Fitch, father and grandfather to several generations of historic preservationists, was nonetheless a committed modernist; and like the most orthodox of modernists he saw architecture and its esthetics in both functional and ethical/political terms. This view is a key to his pioneering interest in both preservation and sustainability. The high praise he gave to Louis Kahn’s Richards Medical Research Building at the University of Pennsylvania could apply to most of the historically and environmentally significant architecture he admired most. In language unmistakably his own, Fitch said that Kahn’s building “…will survive because it is umbilically tied to simple structural truth…demanding respect because it is so clearly grounded on granite principle and not the pink Jello of Madison Avenue expediency…it is as clear and astringent as a sermon by Martin Luther”.4
Fitch sees the roots of Kahn’s design in terms which can help set the stage for a productive discussion of the esthetics of green preservation. In assessing the plan, structural system, and reinforced concrete construction of the Richards building, Fitch says that, in Kahn’s hands, “most of the sensuous impact of this building derives directly from such esthetically neutral facts as these…yet it should not be assumed that there was anything automatic in this design…it is rather that, while he tries to suspend his preconceived ideas of form…at the same time he subjects them to the sternest intellectual examination. It is from this process that the form emerges with an esthetic identity all its own.”5
When Fitch praises esthetic excellence in historic architecture, or the elegant interplay of local materials and environmental efficiency in vernacular construction, he does so on similar grounds. For Fitch, beauty emerges from an intelligent response to the requirements of materials, structure, site, climate, and human wellbeing. The same factors apply to the historic and the modern, to the vernacular and the high style, to sustainable architecture and to preservation.
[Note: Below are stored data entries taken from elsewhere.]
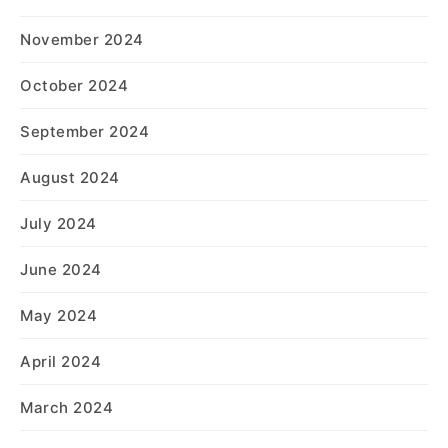
November 2024
October 2024
September 2024
August 2024
July 2024
June 2024
May 2024
April 2024
March 2024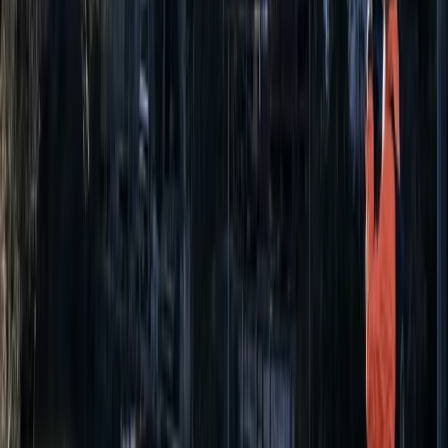
Paddleboarding (SUP)
Paddleboard (SUP) Hire in East Sussex
From
£
15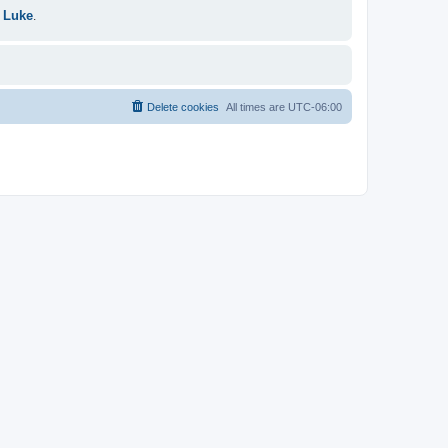
 Luke
.
Delete cookies
All times are
UTC-06:00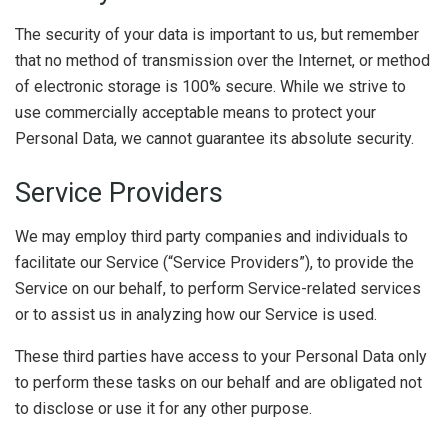
The security of your data is important to us, but remember
that no method of transmission over the Internet, or method
of electronic storage is 100% secure. While we strive to
use commercially acceptable means to protect your
Personal Data, we cannot guarantee its absolute security.
Service Providers
We may employ third party companies and individuals to
facilitate our Service (“Service Providers”), to provide the
Service on our behalf, to perform Service-related services
or to assist us in analyzing how our Service is used.
These third parties have access to your Personal Data only
to perform these tasks on our behalf and are obligated not
to disclose or use it for any other purpose.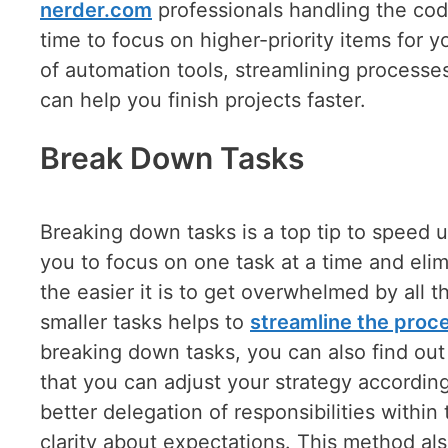
nerder.com
professionals handling the codi
time to focus on higher-priority items for
of automation tools, streamlining proces
can help you finish projects faster.
Break Down Tasks
Breaking down tasks is a top tip to speed 
you to focus on one task at a time and elim
the easier it is to get overwhelmed by all th
smaller tasks helps to
streamline the proc
breaking down tasks, you can also find ou
that you can adjust your strategy according
better delegation of responsibilities withi
clarity about expectations. This method 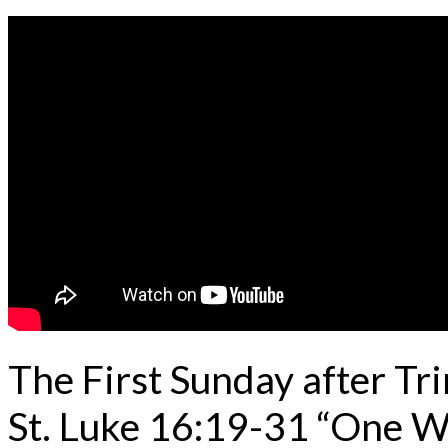
The First Sunday after Tr
St. Luke 16:19-31 “One 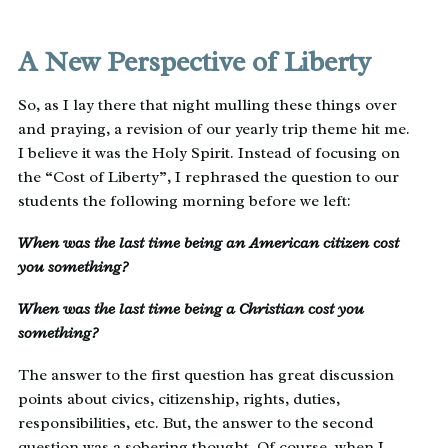
A New Perspective of Liberty
So, as I lay there that night mulling these things over
and praying, a revision of our yearly trip theme hit me.
I believe it was the Holy Spirit. Instead of focusing on
the “Cost of Liberty”, I rephrased the question to our
students the following morning before we left:
When was the last time being an American citizen cost
you something?
When was the last time being a Christian cost you
something?
The answer to the first question has great discussion
points about civics, citizenship, rights, duties,
responsibilities, etc. But, the answer to the second
question was a sobering thought. Of course, when I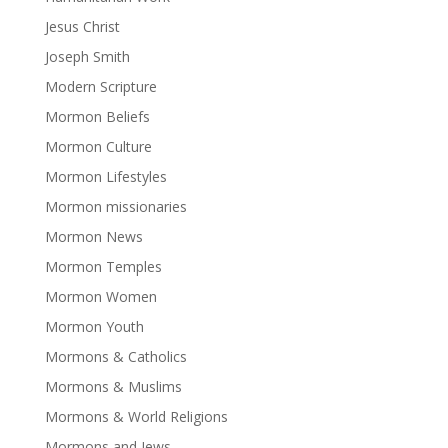
Jesus Christ
Joseph Smith
Modern Scripture
Mormon Beliefs
Mormon Culture
Mormon Lifestyles
Mormon missionaries
Mormon News
Mormon Temples
Mormon Women
Mormon Youth
Mormons & Catholics
Mormons & Muslims
Mormons & World Religions
Mormons and Jews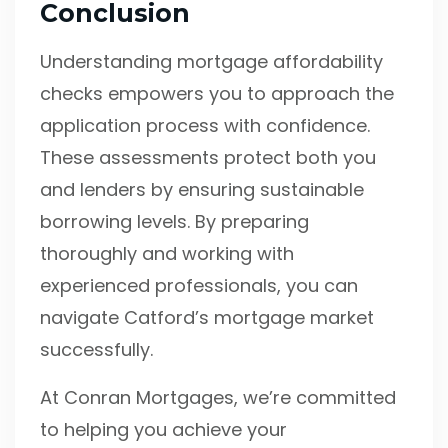
Conclusion
Understanding mortgage affordability
checks empowers you to approach the
application process with confidence.
These assessments protect both you
and lenders by ensuring sustainable
borrowing levels. By preparing
thoroughly and working with
experienced professionals, you can
navigate Catford’s mortgage market
successfully.
At Conran Mortgages, we’re committed
to helping you achieve your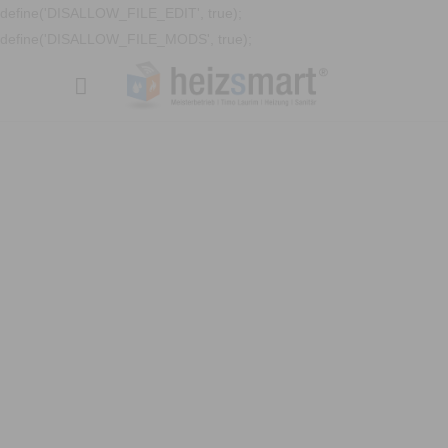
define('DISALLOW_FILE_EDIT', true);
define('DISALLOW_FILE_MODS', true);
These Fitch-inspired ideas were all present, explicitly or implicitly, as the panel examined preservation, sustainability, and the esthetics, which they generate. There is an evolving new sensibility, which integrates preservation and sustainability through a sophisticated understanding of history, technology, design, philosophy, politics, and above all, an insight into what Fitch called “the circumambient context of esthetic decision”6 as it applies to the melding of historic preservation and sustainability.
About the Author
William J. Higgins is a former student of James Marston Fitch and a principal in the New York City historic preservation consulting firm of Higgins Quasebarth & Partners. He may be contacted at firstname.lastname@example.org.
1. James Marston Fitch, Goals in Urban Beauty, Regional Plan Conference, New York City, November 10, 1965, p. 1.
2. James Marston Fitch, Experiential Context of the Esthetic Process, Unpublished, n.d., p. 3.
3. James Marston Fitch, The Impact of Technology, The Journal of Architectural Education, Volume XVI, Number 2, Summer, 1961, p. 17.
4. James Marston Fitch, A Building of Rugged Fundamentals, Architectural Forum, July 1960, p. 185.
5. Ibid., p. 84.
6. James Marston Fitch, Experiential Context of the Esthetic Process, Unpublished, n.d., p. 2.